Whether at work or home, when those around you commit and keep their word, it creates ease, flow, results, trust, and connection. I like to call that count-on-ability.
Most of us realize that when people are non-committal, wishy washy, tentative, or vague the chain reaction creates challenges, stresses those around you, interrupts progress, causes missed deadlines, catalyzes disconnection, and erodes trust. So why do we allow these behaviors to happen?
Every day, good leaders accept non-specific, non-committal responses to our requests in the moment because we’re in a hurry, more focused on the answer we want (so any resemblance to that answer slides by), or simply not fully present so we don’t challenge the answer and button it down to a full commitment.
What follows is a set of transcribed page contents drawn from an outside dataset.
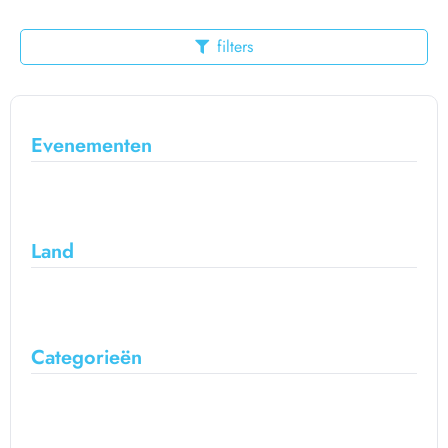
filters
Evenementen
Land
Categorieën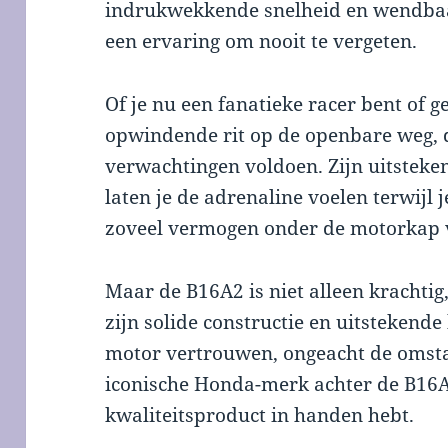
indrukwekkende snelheid en wendbaa
een ervaring om nooit te vergeten.
Of je nu een fanatieke racer bent of 
opwindende rit op de openbare weg, d
verwachtingen voldoen. Zijn uitsteken
laten je de adrenaline voelen terwijl 
zoveel vermogen onder de motorkap v
Maar de B16A2 is niet alleen krachtig
zijn solide constructie en uitstekend
motor vertrouwen, ongeacht de omst
iconische Honda-merk achter de B16A2
kwaliteitsproduct in handen hebt.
And doing so may make you unpopular in the moment as well.
To create clarity involves being tenacious enough to agree upon specifically what will be completed, with a time (end of day or week is not a time, neither is tomorrow morning nor naming a day of the week), you can include any of these, but offering a time manages expectations for all people involved. It also means a firm yes, no or counteroffer with both people agreeing to terms.
Most of us are poor at making requests like this let alone agreeing to things and committing this way. If you want to be a great leader, manage your commitments with firm commitments.
Responsibility without commitment is a mess.